══ Excerpted data ══

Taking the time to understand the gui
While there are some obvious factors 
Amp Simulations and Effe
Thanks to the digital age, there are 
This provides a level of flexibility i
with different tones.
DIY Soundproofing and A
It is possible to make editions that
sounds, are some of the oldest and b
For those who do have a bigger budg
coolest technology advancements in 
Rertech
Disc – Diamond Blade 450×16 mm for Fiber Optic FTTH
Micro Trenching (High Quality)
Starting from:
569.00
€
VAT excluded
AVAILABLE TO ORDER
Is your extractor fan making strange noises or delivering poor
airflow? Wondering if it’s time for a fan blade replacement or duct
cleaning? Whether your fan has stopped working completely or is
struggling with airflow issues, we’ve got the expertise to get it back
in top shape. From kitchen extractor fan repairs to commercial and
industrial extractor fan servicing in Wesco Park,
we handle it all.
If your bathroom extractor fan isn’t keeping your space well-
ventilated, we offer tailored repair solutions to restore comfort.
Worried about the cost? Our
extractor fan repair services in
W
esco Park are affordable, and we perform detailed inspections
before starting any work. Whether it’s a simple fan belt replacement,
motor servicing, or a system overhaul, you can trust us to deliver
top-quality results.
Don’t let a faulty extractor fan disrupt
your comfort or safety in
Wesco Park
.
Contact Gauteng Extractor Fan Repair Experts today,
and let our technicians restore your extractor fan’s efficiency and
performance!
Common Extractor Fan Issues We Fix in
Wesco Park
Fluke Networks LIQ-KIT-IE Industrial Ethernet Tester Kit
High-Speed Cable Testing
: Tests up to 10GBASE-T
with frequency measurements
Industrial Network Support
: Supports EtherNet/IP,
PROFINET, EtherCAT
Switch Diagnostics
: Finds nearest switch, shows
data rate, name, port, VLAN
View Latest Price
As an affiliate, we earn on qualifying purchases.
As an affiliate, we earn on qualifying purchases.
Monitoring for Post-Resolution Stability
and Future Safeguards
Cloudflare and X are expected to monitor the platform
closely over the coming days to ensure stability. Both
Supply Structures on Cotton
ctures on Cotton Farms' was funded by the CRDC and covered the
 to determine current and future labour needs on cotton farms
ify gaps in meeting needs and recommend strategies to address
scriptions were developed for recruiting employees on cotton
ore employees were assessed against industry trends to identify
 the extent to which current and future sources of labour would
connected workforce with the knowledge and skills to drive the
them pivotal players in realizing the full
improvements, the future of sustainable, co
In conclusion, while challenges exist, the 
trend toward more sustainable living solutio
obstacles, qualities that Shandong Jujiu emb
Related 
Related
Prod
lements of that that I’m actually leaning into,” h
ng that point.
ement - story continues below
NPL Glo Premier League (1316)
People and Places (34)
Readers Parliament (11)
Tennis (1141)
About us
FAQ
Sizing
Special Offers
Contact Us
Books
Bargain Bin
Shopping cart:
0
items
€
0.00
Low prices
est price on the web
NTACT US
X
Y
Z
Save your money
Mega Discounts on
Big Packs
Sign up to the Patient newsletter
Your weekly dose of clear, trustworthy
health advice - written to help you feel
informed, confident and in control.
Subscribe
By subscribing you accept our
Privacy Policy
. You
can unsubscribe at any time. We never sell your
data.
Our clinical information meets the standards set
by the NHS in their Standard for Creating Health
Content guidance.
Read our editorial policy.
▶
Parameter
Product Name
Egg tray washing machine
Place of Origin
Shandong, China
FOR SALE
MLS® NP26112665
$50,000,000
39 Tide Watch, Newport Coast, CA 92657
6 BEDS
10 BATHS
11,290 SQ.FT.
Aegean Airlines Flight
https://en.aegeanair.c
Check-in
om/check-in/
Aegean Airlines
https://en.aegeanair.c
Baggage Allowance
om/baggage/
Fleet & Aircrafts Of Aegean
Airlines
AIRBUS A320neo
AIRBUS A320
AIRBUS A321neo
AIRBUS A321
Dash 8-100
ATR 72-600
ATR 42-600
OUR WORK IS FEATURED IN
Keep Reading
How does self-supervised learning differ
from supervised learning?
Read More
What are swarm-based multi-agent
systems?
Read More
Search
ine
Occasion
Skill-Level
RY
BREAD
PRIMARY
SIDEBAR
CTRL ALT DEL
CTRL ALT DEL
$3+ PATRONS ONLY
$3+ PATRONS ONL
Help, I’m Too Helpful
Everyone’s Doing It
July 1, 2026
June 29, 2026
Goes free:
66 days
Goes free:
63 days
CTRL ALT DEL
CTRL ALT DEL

═══

▶ [Work order] Count the lines in the records above that contain the word "sustainable", and report only that number.

▶ [Result for this task] 2